Arcade runs nightly CI/CD with fake OAuth accounts against all their integrations to catch breaking changes from upstream providers. This is a practical necessity given how frequently third-party APIs change behavior.
## Demonstrations and Practical Results
The talk includes a demo from a community member named Sergio showing Twilio and Notion integrations. The agent sends a text message through Twilio and creates Notion documents—actions that require authenticated access that ChatGPT cannot perform natively.
While the demo is impressive, it's worth noting that Arcade AI is still relatively early-stage.

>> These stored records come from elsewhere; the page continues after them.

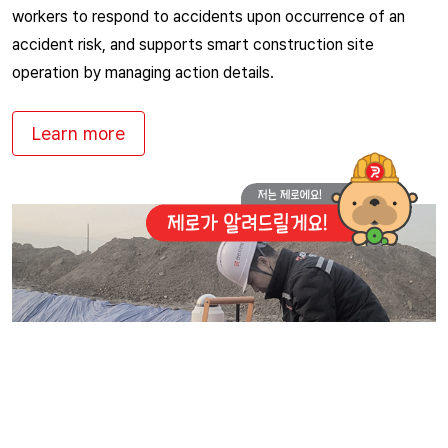
workers to respond to accidents upon occurrence of an
accident risk, and supports smart construction site
operation by managing action details.
Learn more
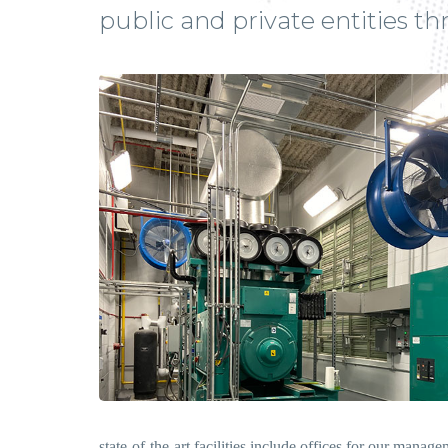
public and private entities t
state-of-the-art facilities include offices for our manag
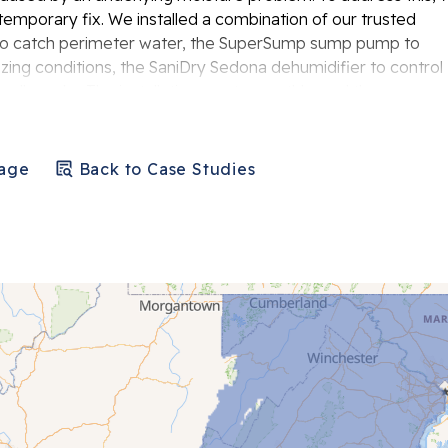
mporary fix. We installed a combination of our trusted
 to catch perimeter water, the SuperSump sump pump to
ing conditions, the SaniDry Sedona dehumidifier to control
 wall cracks. The installation went smoothly, and the
heir basement.
Page
Back to Case Studies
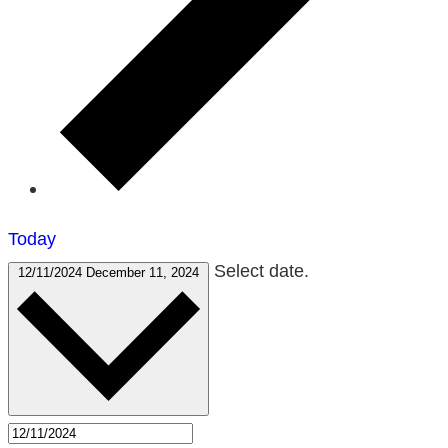
Today
Select date.
12/11/2024
December 11, 2024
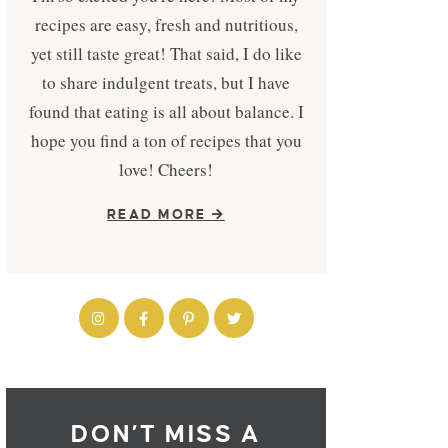
recipes are easy, fresh and nutritious,
yet still taste great! That said, I do like
to share indulgent treats, but I have
found that eating is all about balance. I
hope you find a ton of recipes that you
love! Cheers!
READ MORE
DON’T MISS A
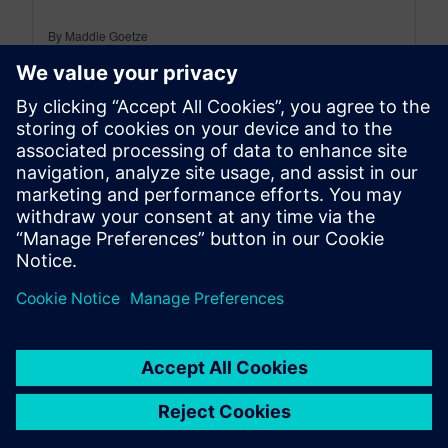
By Maddie Goetze
4
MIN READ
leave a reply
You must be
logged in
to post a comment.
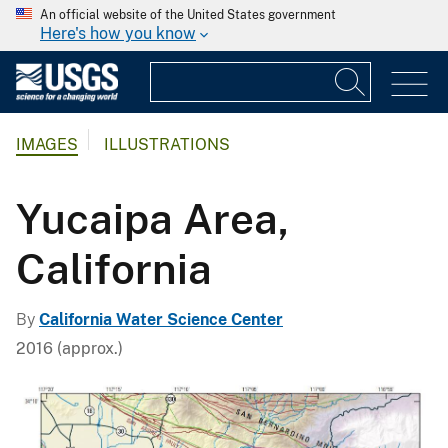
An official website of the United States government
Here's how you know
IMAGES
ILLUSTRATIONS
Yucaipa Area,
California
By
California Water Science Center
2016 (approx.)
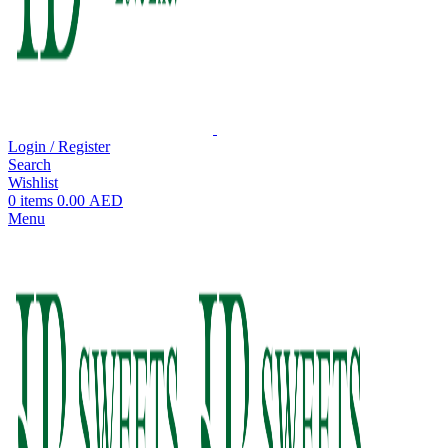
Login / Register
Search
Wishlist
0
items
0.00
AED
Menu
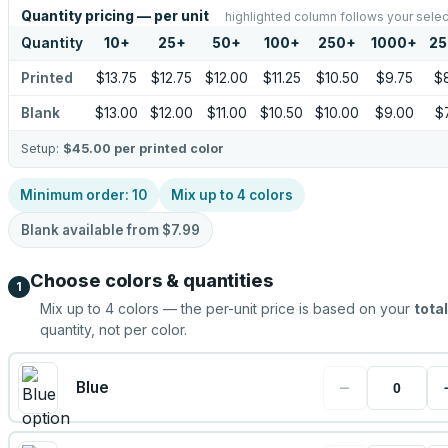
Quantity pricing — per unit
highlighted column follows your selec
Quantity
10
+
25
+
50
+
100
+
250
+
1000
+
25
Printed
$13.75
$12.75
$12.00
$11.25
$10.50
$9.75
$
Blank
$13.00
$12.00
$11.00
$10.50
$10.00
$9.00
$
Setup:
$45.00
per printed color
Minimum order:
10
Mix up to
4
colors
Blank available from
$7.99
Choose colors & quantities
1
Mix up to
4
colors — the per-unit price is based on your
total
quantity, not per color.
−
Blue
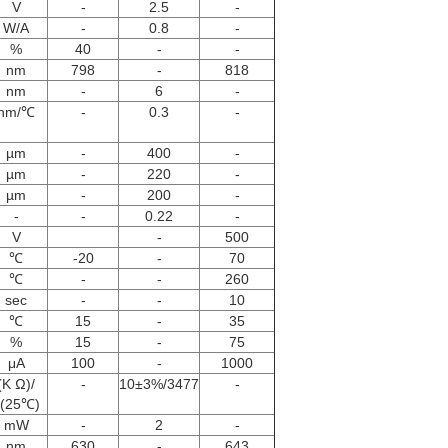
V
-
2.5
-
W/A
-
0.8
-
%
40
-
-
nm
798
-
818
nm
-
6
-
nm/℃
-
0.3
-
µm
-
400
-
µm
-
220
-
µm
-
200
-
-
-
0.22
-
V
-
500
℃
-20
-
70
℃
-
-
260
sec
-
-
10
℃
15
-
35
%
15
-
75
μA
100
-
1000
(K Ω)/
-
10±3%/3477
-
(25℃)
mW
-
2
-
nm
630
-
643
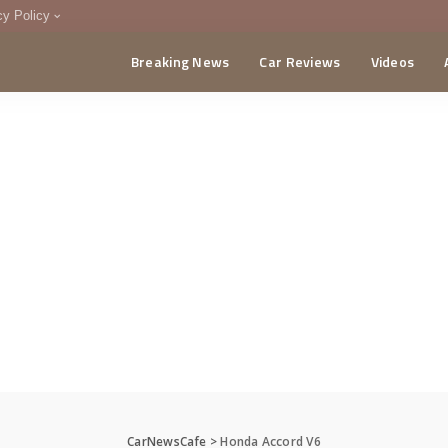
cy Policy
Breaking News
Car Reviews
Videos
menting Policy
CA
CarNewsCafe
>
Honda Accord V6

The presentation is as much about vision and architecture as proven results at scale.
## Deployment Model
Arcade can be deployed as:
- Arcade's managed cloud (Arcade handles security responsibilities)
- Self-hosted within customer VPC (customer handles runtime security)
The engine is a closed-source binary distributed as a Docker container. Core tools and SDKs are open source. Single-developer use is free; production/team use requires payment.
The team uses Modal for hosting their own Slack bot integration, citing approximately four lines of code for deployment. This aligns with their philosophy of enabling easy scaling of tool execution.
## Critical Assessment
The presentation makes compelling arguments about gaps in the current LLMOps landscape for agent tool calling. The separation of concerns between orchestration and tool execution is well-reasoned and addresses real production pain points.
However, some caveats are worth noting:
- The platform is still maturing; many features are described as aspirational or in development
- The claim that agents "will never" fulfill their potential without proper auth is strong—useful but somewhat hyperbolic
- Adoption of a new tool platform requires buy-in from the ecosystem; Arcade's success depends on developer adoption
- The closed-source engine creates vendor dependencies despite the open-source SDK
The architecture and philosophy are sound for the problems described. Whether Arcade AI achieves the "gold standard" status the presenter hopes for remains to be seen, but the technical approach addresses genuine production challenges that current orchestration frameworks leave unaddressed.